6 Mart 2014 Perşembe

KARABASANIN EN KARASI VE UMUT


RAHMİ ÖĞDÜL

06.03.2014

Hani uyku ile uyanıklık arasında gördüğümüz karabasanlar var ya; uyanık olduğunuzu sanır ve avazınız çıktığı kadar bağırırsınız, sesinizi evdekilere duyurmak için. Sessiz çığlıklarımız, karabasandan kurtulma çabamız boşunadır; eylemimiz uykuda asılı kalmıştır. Sonra kan ter içinde uyandığımızda her şeyin bir düş olduğunu anlarız ve yaşadığımız gerilimle bedenimiz kasılı halde, bir “oh!” çekeriz. Her şey geride kalmıştır. Bu karabasandan hiç çıkamadığınızı bir düşünsenize. Johann Heinrich Füssli’nin meşhur “Karabasan” (1781) tablosundaki gibi bir iblis göğsünüze olanca ağırlığıyla bastırıyor. Odamızda tek başımıza attığımız çığlıkları hiç kimse duymuyor. Uyanmak istiyoruz ama bir türlü beceremiyoruz. Sonra bitkin düşüp tekrar derin uykuya dalıyor, uykunun bir yerinde yine iblisin tüm ağırlığıyla göğsümüze abandığını görüyoruz. Kaçışı olmayan bir karabasanın içinde olduğunuzu bir düşünsenize.

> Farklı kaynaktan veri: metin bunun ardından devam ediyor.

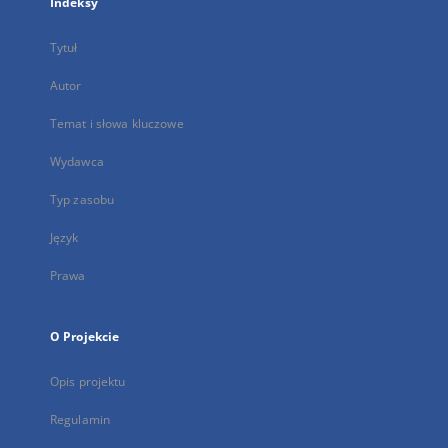
Indeksy
Tytuł
Autor
Temat i słowa kluczowe
Wydawca
Typ zasobu
Język
Prawa
O Projekcie
Opis projektu
Regulamin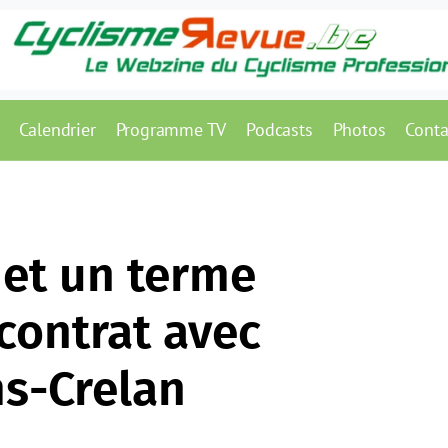
Calendrier
Programme TV
Podcasts
Photos
Conta
et un terme
contrat avec
s-Crelan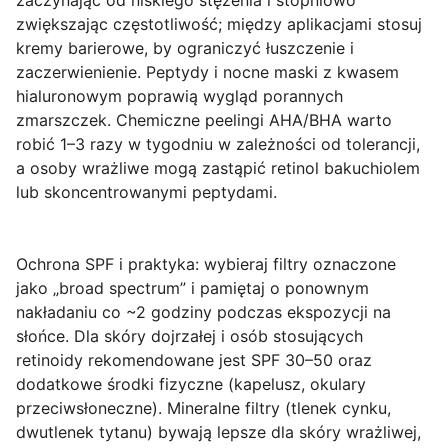
zaczynając od niskiego stężenia i stopniowo
zwiększając częstotliwość; między aplikacjami stosuj
kremy barierowe, by ograniczyć łuszczenie i
zaczerwienienie. Peptydy i nocne maski z kwasem
hialuronowym poprawią wygląd porannych
zmarszczek. Chemiczne peelingi AHA/BHA warto
robić 1–3 razy w tygodniu w zależności od tolerancji,
a osoby wrażliwe mogą zastąpić retinol bakuchiolem
lub skoncentrowanymi peptydami.
Ochrona SPF i praktyka
: wybieraj filtry oznaczone
jako „broad spectrum” i pamiętaj o ponownym
nakładaniu co ~2 godziny podczas ekspozycji na
słońce. Dla skóry dojrzałej i osób stosujących
retinoidy rekomendowane jest SPF 30–50 oraz
dodatkowe środki fizyczne (kapelusz, okulary
przeciwsłoneczne). Mineralne filtry (tlenek cynku,
dwutlenek tytanu) bywają lepsze dla skóry wrażliwej,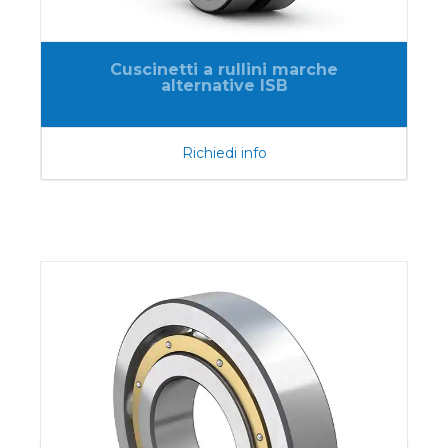
Cuscinetti a rullini marche
alternative ISB
Richiedi info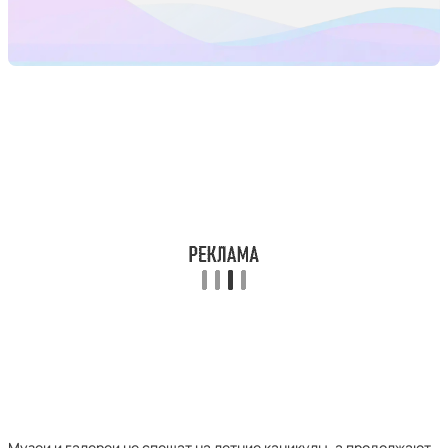
Музеи и галереи не спешат на летние каникулы, а продолжают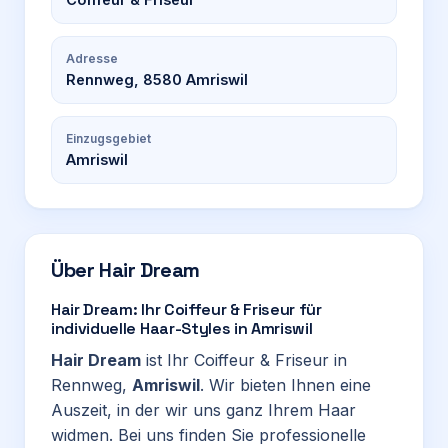
Adresse
Rennweg, 8580 Amriswil
Einzugsgebiet
Amriswil
Über
Hair Dream
Hair Dream: Ihr Coiffeur & Friseur für
individuelle Haar-Styles in Amriswil
Hair Dream
ist Ihr Coiffeur & Friseur in
Rennweg,
Amriswil
. Wir bieten Ihnen eine
Auszeit, in der wir uns ganz Ihrem Haar
widmen. Bei uns finden Sie professionelle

TÜM AĞIRLIĞIYLA ÜZERİMİZDE
Yaşadığımız zaman, çıkışı olmayan bir karabasan gibi çöktü üzerimize. Her sabah çıkış umuduyla uyanmaya çabaladığımızda karabasanın tüm çıkışları kapattığını, tüm ağırlığıyla göğsümüze bastırdığını duyumsuyoruz. Boğulacak gibi oluyoruz; sessiz çığlıklarımızı kimselere duyuramıyoruz. İktidar uykudan kaçış deliklerini kapatarak tüm ağırlığıyla göğsümüzün üzerinde oturan bir iblis gibi, gece ve gündüz gözümüzün önünde. Doğanın, toplumun üzerine çöreklenmiş bu iblisten kurtulmaya çalıştıkça olanca kuvvetiyle daha fazla göğsümüze bastırıyor. Umutsuzluğun karanlığında debelenip durmaktan bitkin düşüyoruz. Acaba beklentilerle hareket ettiğimiz için mi yaşıyoruz bu umutsuzluğu? Bunun bir düş olduğunu, uykunun ardından uyanıklığın gelmesi gerektiğini çıkarıyoruz geçmiş deneyimlerimizden, kanıtlar bunu gösteriyor; hep böyle olmuştu çünkü; beklentilerle hareket ediyoruz.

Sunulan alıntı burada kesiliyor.